A few months from now you will experience your first full body cataplexy attack, it is horribly frustrating but don't be scared. Your cataplexy will no longer be classified as mild, as time goes on your husband and other family members will witness your attacks (usually from laughing). Your mom doesn't handle it well, she finds it disturbing even though you insist you're fine and it doesn't hurt. I think it's just hard to see your child go through that. You will learn your triggers and can sometimes stop the attack from escalating, and sometimes warn others of an impending attack and ask for help. You contemplate designing your own medic alert bracelets for fear of ever experiencing status cataplecticus ;)

Within a year of diagnosis you will see signs of cataplexy in your teenaged firstborn daughter. Her fatigue and brain fog appear to be more than just teenager tiredness. She will express symptoms that you yourself know all too well. You will both struggle with the fact that she more than likely also has N+C in its early stages and are torn by seeking a diagnosis or not.

You will eventually find and read, Wide Awake and Dreaming by Julie Flygare and find it a great source of information and inspiration.
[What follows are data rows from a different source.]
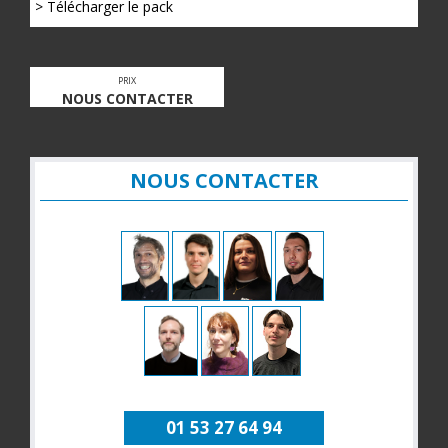
> Télécharger le pack
PRIX
NOUS CONTACTER
NOUS CONTACTER
01 53 27 64 94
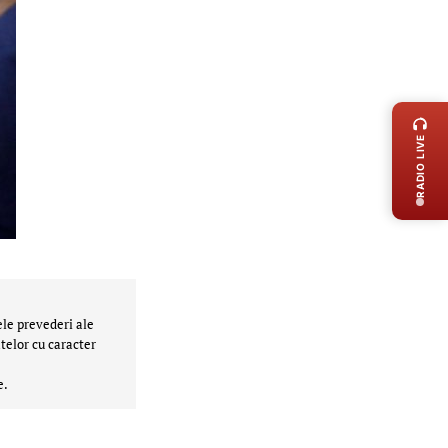
LIVE 
RADIO LIVE
ele prevederi ale
telor cu caracter
e.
Note to self: Don't even think about running a marathon ;)

All in all, having the diagnosis is the first step in understanding what is going on with your life and it will provide answers to some past health/physical mysteries. You will see the need for education regarding this highly misrepresented disorder, and see to it that everyone you speak to about N+C knows the reality and life changing truths about it!
You will have some physical limitations (not many, but some), and that's okay. Don't ever use narcolepsy as an excuse or crutch for not doing something that you truly are able to do.

Lastly, no matter how bad the cataplexy gets, NEVER STOP LAUGHING!